── Records shown
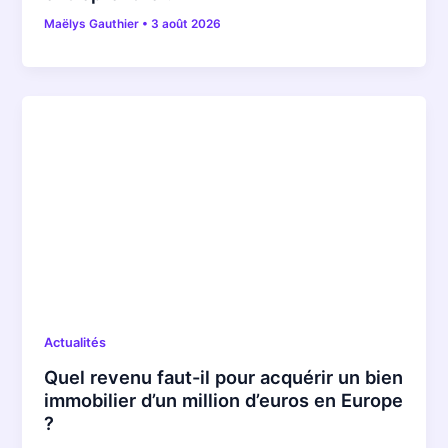
Maëlys Gauthier
•
3 août 2026
Actualités
Quel revenu faut-il pour acquérir un bien
immobilier d’un million d’euros en Europe
?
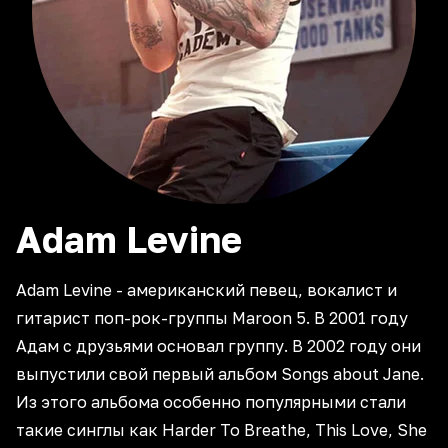
Adam
Levine
Adam Levine - американский певец, вокалист и
гитарист поп-рок-группы Maroon 5. В 2001 году
Адам с друзьями основал группу. В 2002 году они
выпустили свой первый альбом Songs about Jane.
Из этого альбома особенно популярными стали
такие синглы как Harder To Breathe, This Love, She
────
→ Work instructions:
Determine the number of lines in these entries that contain the word "году", and write only that number.

→ Solution to this task:
2